Crystalline lens state. If the patient is phakic, we need to assess the need to associate cataract surgery, according to their age and the depth of the AC. In practice, the lens is extracted – in the same surgical act or previously – in most cases, because the type of pathologies oftentimes carries a high risk of developing cataract in the postoperative period. The calculation of the IOL should consider the hyperopic change associated with the ELK, in a range of 0.66-1.50 diopters (D)20-21. IOLs of hydrophilic material should be avoided, since their opacification has been observed, apparently due to contact with the air bubble. In aphakic patients, consider the possible difficulties in obtaining a correct air tamponade.
Optical coherence tomography (OCT) of the anterior segment. It allows to quantitatively specify aspects such as the depth of AC, corneal diameter and angle-angle, in order to decide the diameter of the graft, or aspects not easily visible at the slit lamp such as the arrangement of the synechiae, situation of tubes of drainage or of filtering operations22, or the disposition of the posterior surface of the cornea in case of a previously failed PK23. The Scheimpflug camera allows a similar study, although with less precision.
Intraocular pressure. We need to assess the risk of hypertension in the early postoperative period and that it may rapidly damage the optic nerve24.
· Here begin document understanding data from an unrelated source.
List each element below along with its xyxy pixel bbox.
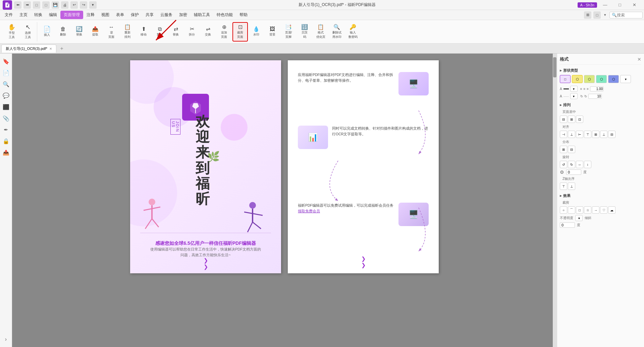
shape-star-btn[interactable]: ⬡ bbox=[596, 75, 607, 83]
extract-page-btn[interactable]: 📤 提取 bbox=[88, 22, 103, 42]
rotate-angle-input[interactable] bbox=[566, 169, 581, 175]
user-badge[interactable]: A - Sh3n bbox=[578, 2, 597, 8]
tab-close-btn[interactable]: ✕ bbox=[49, 47, 52, 51]
new-tab-btn[interactable]: + bbox=[58, 45, 66, 53]
menu-form[interactable]: 表单 bbox=[113, 11, 127, 19]
shape-rounded-btn[interactable]: ⬡ bbox=[572, 75, 583, 83]
flip-v-btn[interactable]: ↕ bbox=[584, 161, 591, 168]
crop-star-btn[interactable]: ☆ bbox=[584, 206, 591, 214]
headfoot-btn[interactable]: 📑 页眉/页脚 bbox=[281, 22, 296, 42]
menu-tools[interactable]: 辅助工具 bbox=[191, 11, 213, 19]
zorder-front-btn[interactable]: ⊤ bbox=[560, 183, 567, 190]
layout-grid-btn[interactable]: ⊞ bbox=[584, 11, 591, 19]
menu-cloud[interactable]: 云服务 bbox=[157, 11, 176, 19]
align-center-btn[interactable]: ⊥ bbox=[568, 131, 575, 138]
panel-close-btn[interactable]: ✕ bbox=[637, 57, 641, 62]
menu-share[interactable]: 共享 bbox=[142, 11, 157, 19]
toolbar-forward-btn[interactable]: ➡ bbox=[23, 1, 31, 9]
align-fill-btn[interactable]: ⊟ bbox=[608, 131, 615, 138]
merge-page-btn[interactable]: ⊕ 追加页面 bbox=[216, 22, 232, 42]
layout-list-btn[interactable]: □ bbox=[593, 11, 601, 19]
hand-tool-btn[interactable]: ✋ 手型工具 bbox=[4, 22, 19, 42]
crop-rect-btn[interactable]: □ bbox=[576, 206, 583, 214]
opacity-type-btn[interactable]: ▾ bbox=[575, 215, 583, 221]
crop-wave-btn[interactable]: ⌒ bbox=[568, 206, 575, 214]
crop-cloud-btn[interactable]: ☁ bbox=[608, 206, 615, 214]
search-input[interactable] bbox=[617, 13, 640, 17]
align-top-btn[interactable]: ⊤ bbox=[584, 131, 591, 138]
dist-v-btn[interactable]: ⊟ bbox=[568, 146, 575, 153]
vertical-scrollbar[interactable] bbox=[553, 54, 557, 347]
zorder-back-btn[interactable]: ⊥ bbox=[568, 183, 575, 190]
menu-special[interactable]: 特色功能 bbox=[213, 11, 236, 19]
doc-tab[interactable]: 新人引导(1)_OCR(3).pdf* ✕ bbox=[1, 45, 56, 53]
sidebar-share-icon[interactable]: 📤 bbox=[1, 147, 11, 157]
sidebar-bookmark-icon[interactable]: 🔖 bbox=[1, 56, 11, 66]
align-bottom-btn[interactable]: ⊥ bbox=[600, 131, 607, 138]
toolbar-back-btn[interactable]: ⬅ bbox=[14, 1, 21, 9]
menu-edit[interactable]: 编辑 bbox=[46, 11, 60, 19]
background-btn[interactable]: 🖼 背景 bbox=[265, 22, 280, 42]
toolbar-print-btn[interactable]: 🖨 bbox=[61, 1, 68, 9]
shape-more-btn[interactable]: ▾ bbox=[620, 75, 631, 83]
crop-heart-btn[interactable]: ♡ bbox=[600, 206, 607, 214]
sidebar-attachment-icon[interactable]: 📎 bbox=[1, 113, 11, 123]
toolbar-open-btn[interactable]: □ bbox=[42, 1, 50, 9]
crop-arrow-btn[interactable]: → bbox=[592, 206, 599, 214]
close-btn[interactable]: ✕ bbox=[628, 0, 641, 10]
input-pwd-btn[interactable]: 🔑 输入数密码 bbox=[345, 22, 361, 42]
watermark-btn[interactable]: 💧 水印 bbox=[249, 22, 264, 42]
swap-page-btn[interactable]: ⇌ 交换 bbox=[200, 22, 216, 42]
dist-h-btn[interactable]: ⊞ bbox=[560, 146, 567, 153]
scroll-thumb[interactable] bbox=[553, 57, 556, 77]
shape-rect-btn[interactable]: □ bbox=[560, 75, 571, 83]
flip-h-btn[interactable]: ↔ bbox=[576, 161, 583, 168]
replace-page-btn[interactable]: 🔄 替换 bbox=[71, 22, 87, 42]
menu-home[interactable]: 主页 bbox=[16, 11, 31, 19]
move-page-btn[interactable]: ⬆ 移动 bbox=[136, 22, 151, 42]
menu-encrypt[interactable]: 加密 bbox=[176, 11, 191, 19]
fill-color-btn[interactable]: ▾ bbox=[570, 93, 578, 99]
shape-hex-btn[interactable]: ⬡ bbox=[584, 75, 595, 83]
crop-page-btn[interactable]: ⊡ 裁剪页面 bbox=[232, 22, 248, 42]
center-hv-btn[interactable]: ⊡ bbox=[576, 116, 583, 123]
sidebar-expand-btn[interactable]: › bbox=[1, 334, 11, 344]
trial-watermark-btn[interactable]: 🔍 删除试用水印 bbox=[329, 22, 344, 42]
tilt-input[interactable] bbox=[560, 222, 575, 228]
align-left-btn[interactable]: ⊣ bbox=[560, 131, 567, 138]
split-page-btn[interactable]: ✂ 拆分 bbox=[184, 22, 200, 42]
delete-page-btn[interactable]: 🗑 删除 bbox=[55, 22, 71, 42]
center-v-btn[interactable]: ⊞ bbox=[568, 116, 575, 123]
select-tool-btn[interactable]: ↖ 选择工具 bbox=[20, 22, 36, 42]
sidebar-signature-icon[interactable]: ✒ bbox=[1, 125, 11, 135]
border-width-input[interactable] bbox=[590, 86, 603, 91]
toolbar-undo-btn[interactable]: ↩ bbox=[70, 1, 78, 9]
toolbar-more-btn[interactable]: ▾ bbox=[89, 1, 97, 9]
menu-convert[interactable]: 转换 bbox=[31, 11, 46, 19]
reorder-page-btn[interactable]: 📋 重新排列 bbox=[120, 22, 135, 42]
toolbar-save-btn[interactable]: 💾 bbox=[52, 1, 59, 9]
menu-protect[interactable]: 保护 bbox=[127, 11, 142, 19]
align-right-btn[interactable]: ⊢ bbox=[576, 131, 583, 138]
sidebar-security-icon[interactable]: 🔒 bbox=[1, 136, 11, 146]
menu-view[interactable]: 视图 bbox=[98, 11, 113, 19]
sidebar-layers-icon[interactable]: ⬛ bbox=[1, 102, 11, 112]
copy-page-btn[interactable]: ⧉ 复制 bbox=[152, 22, 167, 42]
align-middle-btn[interactable]: ⊞ bbox=[592, 131, 599, 138]
color-picker-btn[interactable]: ▾ bbox=[570, 86, 578, 92]
menu-file[interactable]: 文件 bbox=[1, 11, 16, 19]
minimize-btn[interactable]: — bbox=[598, 0, 612, 10]
toolbar-redo-btn[interactable]: ↪ bbox=[80, 1, 87, 9]
menu-help[interactable]: 帮助 bbox=[236, 11, 251, 19]
menu-pagemanage[interactable]: 页面管理 bbox=[60, 11, 83, 19]
sidebar-pages-icon[interactable]: 📄 bbox=[1, 68, 11, 78]
sidebar-comment-icon[interactable]: 💬 bbox=[1, 90, 11, 100]
shape-cloud-btn[interactable]: ⬡ bbox=[608, 75, 619, 83]
restore-btn[interactable]: □ bbox=[613, 0, 627, 10]
menu-comment[interactable]: 注释 bbox=[83, 11, 98, 19]
rotate-cw-btn[interactable]: ↻ bbox=[568, 161, 575, 168]
crop-circle-btn[interactable]: ○ bbox=[560, 206, 567, 214]
format-btn[interactable]: 📋 格式优化页 bbox=[313, 22, 328, 42]
replace2-page-btn[interactable]: ⇄ 替换 bbox=[168, 22, 183, 42]
bates-btn[interactable]: 🔢 贝茨码 bbox=[297, 22, 312, 42]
Posterior segment. We also need to assess the condition of the macula, eventually with a macular OCT. The risk of macular edema following cataract procedures combined with ELK, greater than in cases of isolated ELK, can be reduced with the preventive use of non-corticoid anti-inflammatory eye drops25. Likewise, risks of retinal tears and retinal detachment should be ruled out, especially in aphakic cases.
The preparation of the patient for an ELK must consider all available information, so that the surgeon knows the difficulties that may be encountered and be prepared to take the appropriate measures for their correction and thus ensure the success of the intervention.